So apparently spires can be added and removed even 13 years after a buildings completion....


----------



## Guest (May 25, 2012)

I am not a fan of spires that cheat their way to height.

The Petronas Towers for example, are shorter than the Sears (Willis) Tower, but the spires gave it the lead.

Petronas Tower :tiasd: Willis (Sears) Tower


----------



## iloveclassicrock7 (Feb 23, 2010)

fish said:


> I am not a fan of spires that cheat their way to height.
> 
> The Petronas Towers for example, are shorter than the Sears (Willis) Tower, but the spires gave it the lead.
> 
> Petronas Tower :tiasd: Willis (Sears) Tower


Then this system is for you. My system only counts a spire if its base is more then 30 feet wide/9m, and covers 50% of the area under it. That way, it will only count buildings with real visual height.


----------



## Guest (May 26, 2012)

^^ I just want to add that spires work for certain buildings, such as the Chrysler and ESB for obvious reasons (the roof tapers to the spire in a seamless manner in which the spires become the tower).

For record keeping, this is trivial because there is roof height and actual height.

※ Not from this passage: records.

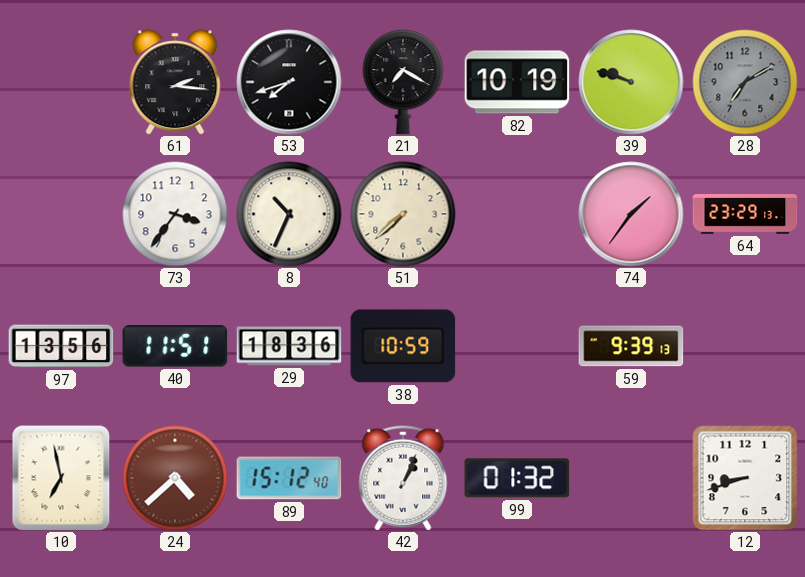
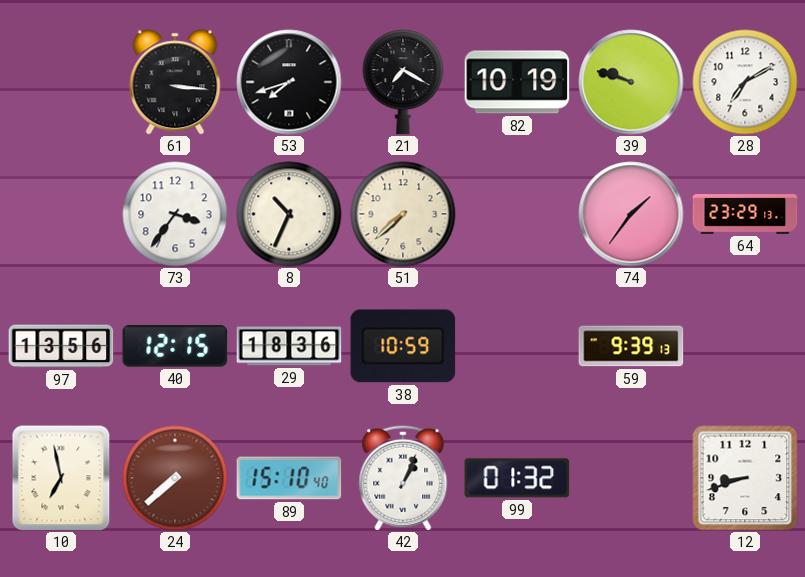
61: 2:16 -> 3:16
28 dial: grey -> white
40: 11:51 -> 12:15
24: 4:38 -> 7:38
89: 15:12 -> 15:10
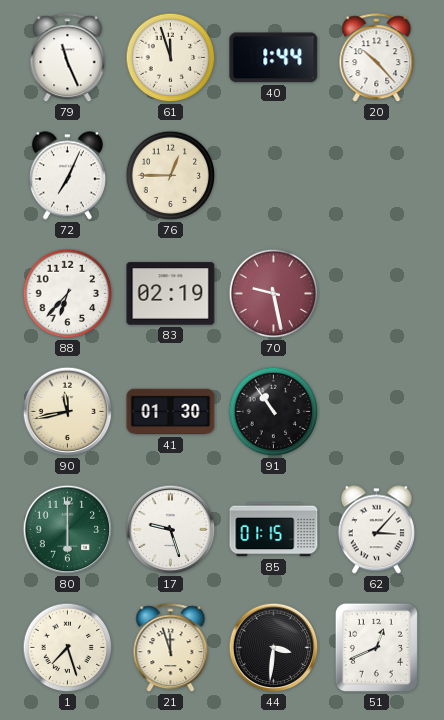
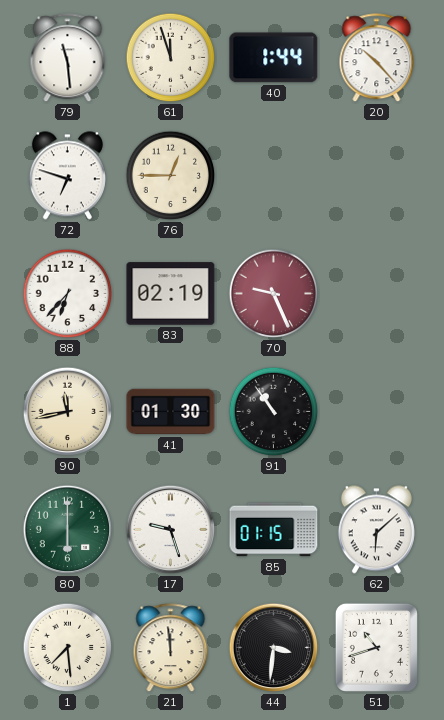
79: 11:26 -> 11:29
72: 7:04 -> 6:48
70: 9:28 -> 9:26
62: 3:07 -> 6:08
1: 7:27 -> 7:29
21: 11:57 -> 11:59
51: 12:41 -> 10:42
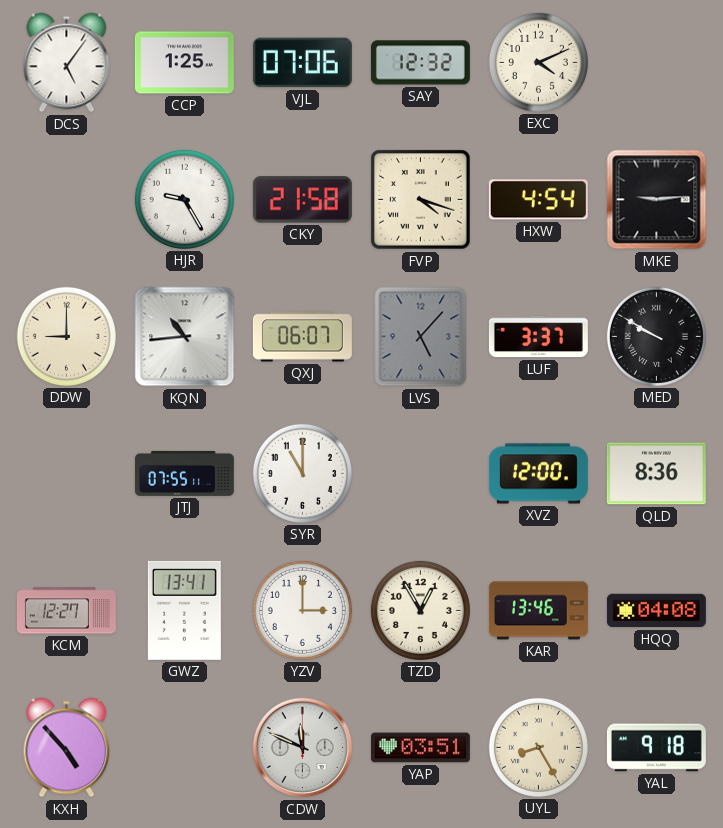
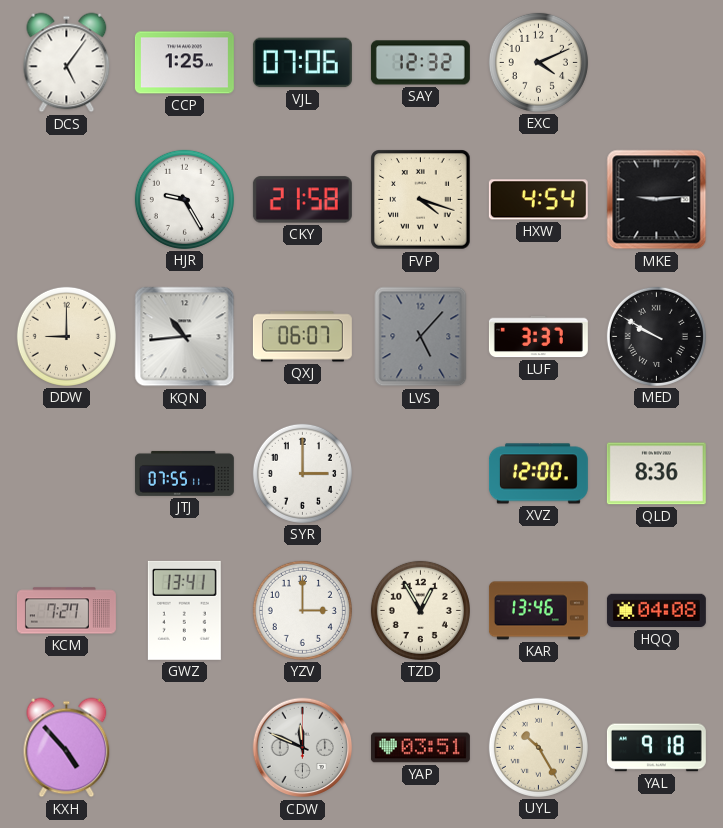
SYR: 11:00 -> 3:00
KCM: 12:27 -> 7:27
UYL: 8:25 -> 10:25
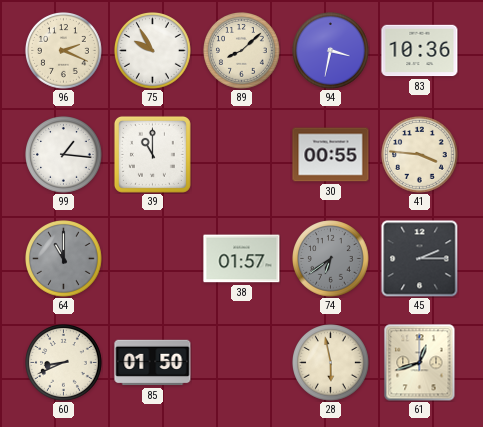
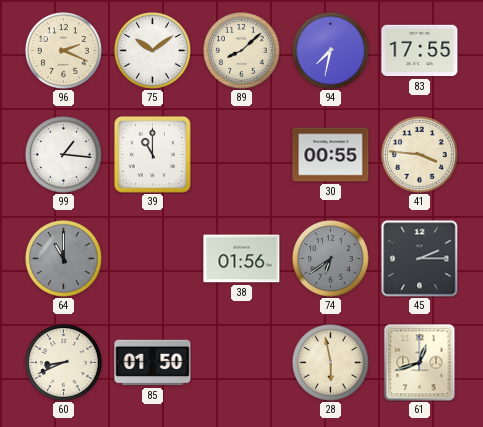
75: 9:55 -> 10:09
94: 3:32 -> 7:32
83: 10:36 -> 17:55
38: 01:57 -> 01:56
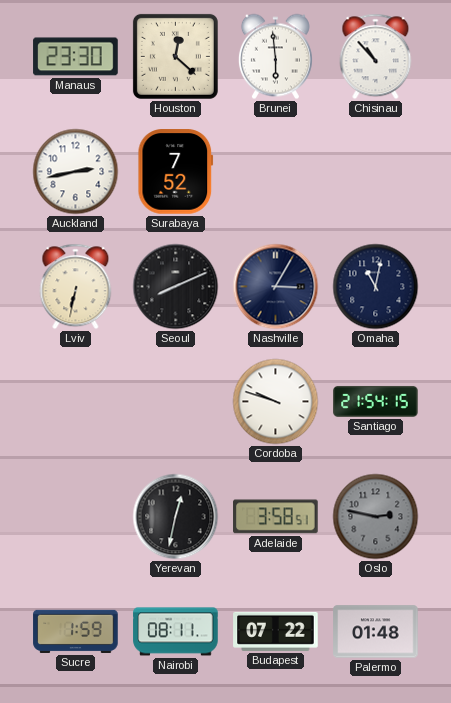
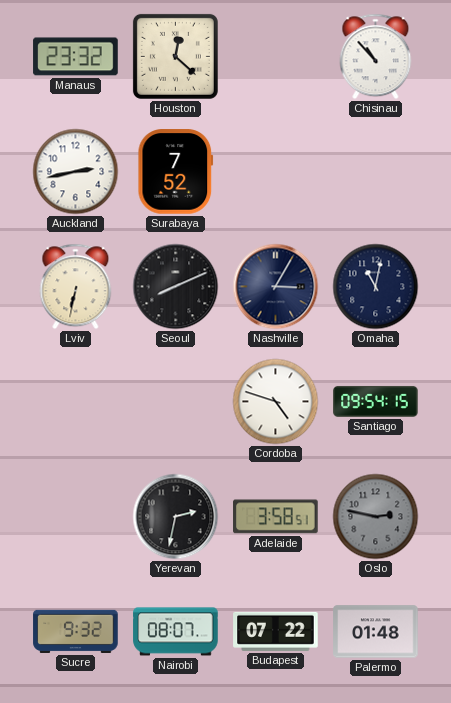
Manaus: 23:30 -> 23:32
Brunei: 5:59 -> none
Cordoba: 9:48 -> 4:48
Santiago: 21:54 -> 09:54
Yerevan: 12:32 -> 2:32
Sucre: 1:59 -> 9:32
Nairobi: 08:11 -> 08:07
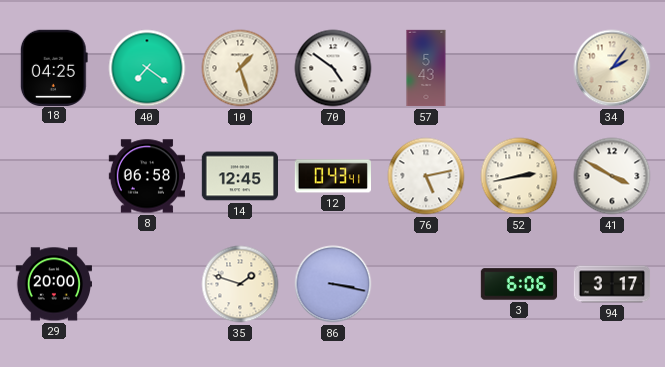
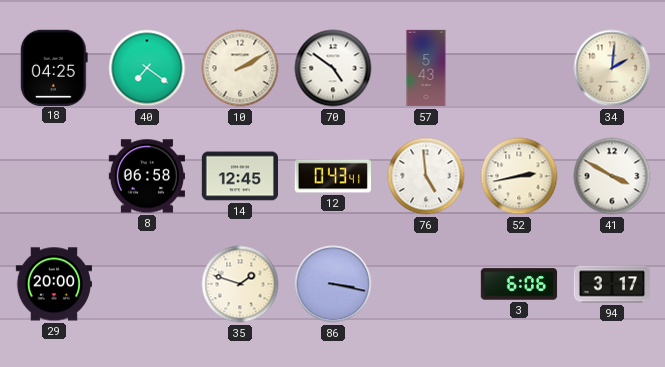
10: 1:27 -> 2:10
34: 2:06 -> 2:01
76: 5:13 -> 4:59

This shouldn't take much thought, really!


----------



## desertpunk (Oct 12, 2009)

http://www.skyscrapercity.com/showthread.php?t=524747&page=6


----------



## Guest (May 28, 2012)

desertpunk said:


> http://www.skyscrapercity.com/showthread.php?t=524747&page=6


There was no need for a spire on top of the New York Times Tower.
It does not enhance anything.


----------



## iloveclassicrock7 (Feb 23, 2010)

fish said:


> There was no need for a spire on top of the New York Times Tower.
> It does not enhance anything.


I think that is what he is saying, it is a completely useless spire, if anything it makes the building look worse.


----------



## Guest (May 28, 2012)

iloveclassicrock7 said:


> I think that is what he is saying, it is a completely useless spire, if anything it makes the building look worse.


What is says to me is, "No Heliport Landing".


----------



## ThatOneGuy (Jan 13, 2012)

I like the NYTimes tower spire. It makes the building look more...business-y? It just looks more formal with the spire and more NY style. It reminds me of the First Canadian Place in Toronto (which is an absolute beauty, imo)


----------



## iloveclassicrock7 (Feb 23, 2010)

ThatOneGuy said:


> I like the NYTimes tower spire. It makes the building look more...business-y? It just looks more formal with the spire and more NY style. It reminds me of the First Canadian Place in Toronto (which is an absolute beauty, imo)


It still shouldn't count for the official height though.


----------



## ThatOneGuy (Jan 13, 2012)

Never said it should.


----------



## CF221 (Mar 17, 2009)

^^ I like that spire as well...


----------



## KillerZavatar (Jun 22, 2010)

i'm late for the party i know, but i tried to read quite a bit of what is going on here, started on the first page and read not all posts but got the general jist.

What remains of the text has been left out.